Thanks for reading! Feel free to comment on this post... Do you try to diversify across different sectors? If so, is your target an equal number of holdings per sector? 


  1. Nice Post! I particularly liked that you evaluated your portfolio and determined which sectors your are current underweight and/or overweight and identified the exactly what you need to do to balance your portfolio. Having your plan detailed is half the work...good luck with your goal!

    1. Thanks FFJ! I've been looking at various ways of assessing DivGro and approaches to diversifying it. The thing is, I'm only buying one or two stocks per month, now, so it is important for me to consider candidates carefully and at the same time think about improving portfolio diversity.

  2. "GPC, HCP, ITW, K, LEG, LOW, MMM, NSRGY, SYY, V, and VZ"

    Keep them on your watch list for possible purchases down the road when the numbers look better. Those are the kind of companies I personally want to base my retirement on. I don't know, I guess having been through the great recession the sleep well at night factor is very important to me. Just my opinion of course.

    0 telecoms? I'm sure some Canadians will fit your numbers. Pretty sure RCI and TU would. You won't find Telus (TU) on the CCC lists because it started an American ADR just a couple years ago. It has a 9 soon to be 10 year streak in Canadian Dollars however. Anyways Chowder uses a relaxed number for utilities and telecoms. Chowder himself bought T for the Project 3 Million Portfolio just last month...

    Something to think about. Take care!

    1. Thanks for stopping by, CI, and for your great comments. I'm aware of Chowder's relaxed approach for utilities and telecoms. And, I'm not seriously suggesting that it is a good idea not to own any telecoms -- I do own two and have no plans of getting rid of them.

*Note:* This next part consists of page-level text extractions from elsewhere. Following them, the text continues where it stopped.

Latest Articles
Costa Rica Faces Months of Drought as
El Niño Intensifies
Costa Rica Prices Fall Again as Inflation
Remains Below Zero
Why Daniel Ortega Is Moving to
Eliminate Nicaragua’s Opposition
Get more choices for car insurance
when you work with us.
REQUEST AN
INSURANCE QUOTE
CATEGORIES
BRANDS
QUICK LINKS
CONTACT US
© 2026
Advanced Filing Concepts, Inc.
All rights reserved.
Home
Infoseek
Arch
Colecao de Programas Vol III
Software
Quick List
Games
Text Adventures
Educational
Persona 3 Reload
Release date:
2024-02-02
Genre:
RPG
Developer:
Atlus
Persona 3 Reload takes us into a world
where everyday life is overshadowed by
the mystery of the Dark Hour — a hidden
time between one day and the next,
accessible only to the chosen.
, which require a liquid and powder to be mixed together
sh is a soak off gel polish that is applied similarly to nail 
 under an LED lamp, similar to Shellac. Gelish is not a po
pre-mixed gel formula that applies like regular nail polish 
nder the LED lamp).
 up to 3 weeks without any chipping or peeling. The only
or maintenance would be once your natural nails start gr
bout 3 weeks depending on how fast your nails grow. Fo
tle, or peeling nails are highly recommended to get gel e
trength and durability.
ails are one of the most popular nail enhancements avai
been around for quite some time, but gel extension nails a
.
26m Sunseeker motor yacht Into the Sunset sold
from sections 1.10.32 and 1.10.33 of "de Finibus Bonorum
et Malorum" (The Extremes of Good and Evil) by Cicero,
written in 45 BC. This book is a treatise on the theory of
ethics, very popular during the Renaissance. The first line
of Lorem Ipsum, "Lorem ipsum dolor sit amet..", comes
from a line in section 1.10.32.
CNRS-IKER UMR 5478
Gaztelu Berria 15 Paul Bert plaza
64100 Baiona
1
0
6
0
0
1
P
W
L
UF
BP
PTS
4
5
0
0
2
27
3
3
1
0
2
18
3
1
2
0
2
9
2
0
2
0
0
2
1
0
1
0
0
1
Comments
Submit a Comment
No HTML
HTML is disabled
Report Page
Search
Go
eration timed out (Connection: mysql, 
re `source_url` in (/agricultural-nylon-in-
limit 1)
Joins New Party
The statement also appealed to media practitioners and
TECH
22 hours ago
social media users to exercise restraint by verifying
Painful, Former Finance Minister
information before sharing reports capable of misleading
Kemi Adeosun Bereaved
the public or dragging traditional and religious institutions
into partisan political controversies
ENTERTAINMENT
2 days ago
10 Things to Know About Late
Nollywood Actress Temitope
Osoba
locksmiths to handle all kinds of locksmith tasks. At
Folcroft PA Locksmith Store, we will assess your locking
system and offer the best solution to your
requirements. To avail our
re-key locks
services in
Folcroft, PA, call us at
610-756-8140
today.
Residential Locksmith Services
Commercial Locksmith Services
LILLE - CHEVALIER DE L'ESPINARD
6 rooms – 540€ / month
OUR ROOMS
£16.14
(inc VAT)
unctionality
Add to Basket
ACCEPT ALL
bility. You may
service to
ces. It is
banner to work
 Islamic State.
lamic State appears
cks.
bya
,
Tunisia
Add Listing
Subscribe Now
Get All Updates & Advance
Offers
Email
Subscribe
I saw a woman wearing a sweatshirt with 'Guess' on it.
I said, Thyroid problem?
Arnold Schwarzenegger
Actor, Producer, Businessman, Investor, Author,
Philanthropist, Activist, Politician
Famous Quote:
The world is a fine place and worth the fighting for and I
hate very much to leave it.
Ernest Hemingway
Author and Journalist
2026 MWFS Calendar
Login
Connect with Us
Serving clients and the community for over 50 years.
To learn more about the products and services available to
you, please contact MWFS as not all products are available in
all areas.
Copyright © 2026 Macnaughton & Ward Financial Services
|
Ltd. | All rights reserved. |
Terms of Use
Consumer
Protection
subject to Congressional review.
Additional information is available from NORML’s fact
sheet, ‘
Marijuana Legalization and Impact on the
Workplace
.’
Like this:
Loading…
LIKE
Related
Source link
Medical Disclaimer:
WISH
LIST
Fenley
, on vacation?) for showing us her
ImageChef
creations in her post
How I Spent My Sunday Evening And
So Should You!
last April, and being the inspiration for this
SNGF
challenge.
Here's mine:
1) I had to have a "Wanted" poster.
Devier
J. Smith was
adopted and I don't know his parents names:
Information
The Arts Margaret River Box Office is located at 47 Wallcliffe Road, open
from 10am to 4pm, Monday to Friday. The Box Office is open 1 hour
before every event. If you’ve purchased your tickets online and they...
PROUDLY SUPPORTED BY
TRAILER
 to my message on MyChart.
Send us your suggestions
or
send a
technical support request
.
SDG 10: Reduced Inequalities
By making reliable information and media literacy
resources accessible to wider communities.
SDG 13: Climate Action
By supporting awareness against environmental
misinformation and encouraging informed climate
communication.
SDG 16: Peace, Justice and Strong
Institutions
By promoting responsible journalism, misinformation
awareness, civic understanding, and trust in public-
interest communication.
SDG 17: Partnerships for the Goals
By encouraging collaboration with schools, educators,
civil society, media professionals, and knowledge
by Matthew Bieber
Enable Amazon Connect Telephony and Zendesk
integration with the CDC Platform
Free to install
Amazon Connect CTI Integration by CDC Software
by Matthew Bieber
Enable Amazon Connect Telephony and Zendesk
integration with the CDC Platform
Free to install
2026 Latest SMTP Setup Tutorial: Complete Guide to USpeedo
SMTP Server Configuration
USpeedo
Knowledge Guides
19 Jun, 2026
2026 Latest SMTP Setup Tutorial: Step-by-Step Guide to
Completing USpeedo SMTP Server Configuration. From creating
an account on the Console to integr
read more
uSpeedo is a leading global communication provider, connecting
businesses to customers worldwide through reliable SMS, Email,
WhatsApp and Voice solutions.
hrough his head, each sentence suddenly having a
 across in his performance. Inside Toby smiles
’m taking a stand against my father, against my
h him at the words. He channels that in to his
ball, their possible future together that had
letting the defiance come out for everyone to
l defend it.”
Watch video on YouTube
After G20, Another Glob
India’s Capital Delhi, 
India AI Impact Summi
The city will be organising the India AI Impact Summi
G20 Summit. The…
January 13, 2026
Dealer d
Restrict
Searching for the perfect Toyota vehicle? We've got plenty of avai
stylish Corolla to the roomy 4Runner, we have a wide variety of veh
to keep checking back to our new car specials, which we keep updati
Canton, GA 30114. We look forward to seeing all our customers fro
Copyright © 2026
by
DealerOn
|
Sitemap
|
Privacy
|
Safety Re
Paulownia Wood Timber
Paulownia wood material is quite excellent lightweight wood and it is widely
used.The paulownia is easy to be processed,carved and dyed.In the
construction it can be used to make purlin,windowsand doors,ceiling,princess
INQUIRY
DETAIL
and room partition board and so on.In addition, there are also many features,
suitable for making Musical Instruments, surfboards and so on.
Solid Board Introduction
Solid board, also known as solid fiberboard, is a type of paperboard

      As far as T is concerned, I've looked at it but the CAGR is just not there. In fact, the Chowder number for T is 7.6 right now, which is lower than the relaxed 8 for Telecoms... I do own T in another (income) portfolio, so I'm not against T -- just not as a dividend growth stock.

      Also, I appreciate your point about non-CCC stocks that would fit the numbers. I'm sure there are many out there. For me, it is very important to have a consistent source of financial data and the CCC list certainly provides that! Most of my analyses are done formulaically and, with a full-time career in an unrelated industry keeping me quite busy, I think I'll stick to using the CCC list exclusively.

      Having said that, please don't hesitate to continue to suggest candidates!

    2. I made a mistake deleting one telecom stock too many (along with four other faulty deletions). The change makes the target for telecom stock 1, not 0 anymore...

  3. Nice list. I like your initial screening process. I typically won't buy stocks yielding below 2% but I do have exceptions, V for instance. I do like a combination of higher yield and slower growth with lower yield and higher growth. I think a nice diversified mix of dividend growth stocks produces consistent dividend growth. I place a lot of emphasis on the 5-year CAGR. This plus the starting yield is a good indication of future growth. I don't use the Chowder rule religiously but have a modified approach to calculate a 10-year YOC. I like how everything has their own methods for screens but DG investors still end up with very similar purchases.

    Take care!

    1. Hi AAI -- for some reason I missed your comment. I agree that a good mix of higher yield/slower growth and lower yield/higher growth stocks would make up a more balanced portfolio, especially for younger investors with a lot of time on their side. Personally, I lean slightly towards higher yield/slower growth stocks, as my time is more limited.